El matrimonio en peligro de muerte requiere que se dé de forma expresa el consentimiento por parte de ambos cónyuges. Por lo tanto, si uno de ellos está enfermo y no tiene capacidad natural para expresar de forma clara e inteligible su voluntad, dicho matrimonio no será nunca considerado como válido.

La validez de este tipo de matrimonio, hay que aclarar, que no requiere que, con posterioridad a su celebración, se produzca el resultado de muerte que amenazaba a los contrayentes. El matrimonio en peligro de muerte es algo excepcional, pues, y será válido desde su celebración, independientemente de si se da el resultado del fallecimiento de alguno de ellos o no. Lo único necesario es que exista o se dé una alta probabilidad de muerte o una amenaza grave contra la vida. Ello sería lo que justificaría la urgencia de su tramitación.

A Lesia y a Valerii, mantenerse en primera línea de combate de una cruel guerra que en cualquier momento puede separarles para siempre, está claro que es motivo suficiente para poder contraer matrimonio en peligro de muerte.

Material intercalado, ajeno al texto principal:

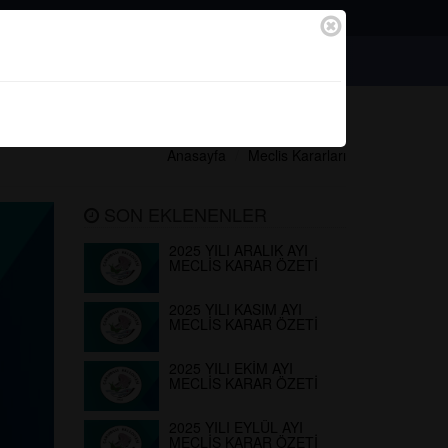
Bağlantılar
Başvurular
Anasayfa
Meclis Kararları
SON EKLENENLER
2025 YILI ARALIK AYI
MECLİS KARAR ÖZETİ
2025 YILI KASIM AYI
MECLİS KARAR ÖZETİ
2025 YILI EKİM AYI
MECLİS KARAR ÖZETİ
2025 YILI EYLÜL AYI
MECLİS KARAR ÖZETİ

Solo deseo que el resultado para ambos sea el de una larga vida en paz y juntos. Pero, si mi deseo no se cumple, estoy segura de que gracias a ese matrimonio que, aun precipitado solo regala amor, cuando uno de ellos cierre ante el otro sus ojos y sus posesiones en este mundo pasen, entonces, a manos del otro, como decía Henry Van Dyke, pensarás en que “lo que tú eres, será tuyo para siempre”, porque lo único realmente nuestro, en vida o muertos, son nuestros recuerdos de lo vivido y en quien nos convertimos.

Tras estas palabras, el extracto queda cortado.